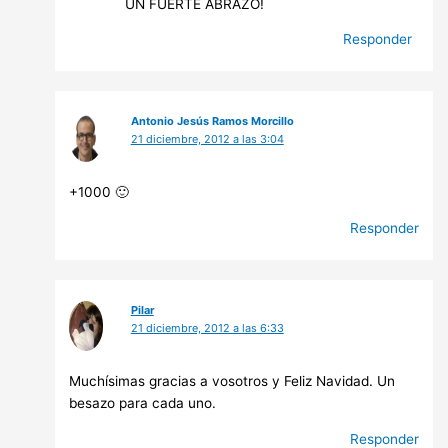
UN FUERTE ABRAZO!
Responder
Antonio Jesús Ramos Morcillo
21 diciembre, 2012 a las 3:04
+1000 🙂
Responder
Pilar
21 diciembre, 2012 a las 6:33
Muchísimas gracias a vosotros y Feliz Navidad. Un
besazo para cada uno.
Responder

_ _ _ _

Every line of the material above that has the string "diciembre" needs pulling out.

21 diciembre, 2012 a las 3:04
21 diciembre, 2012 a las 6:33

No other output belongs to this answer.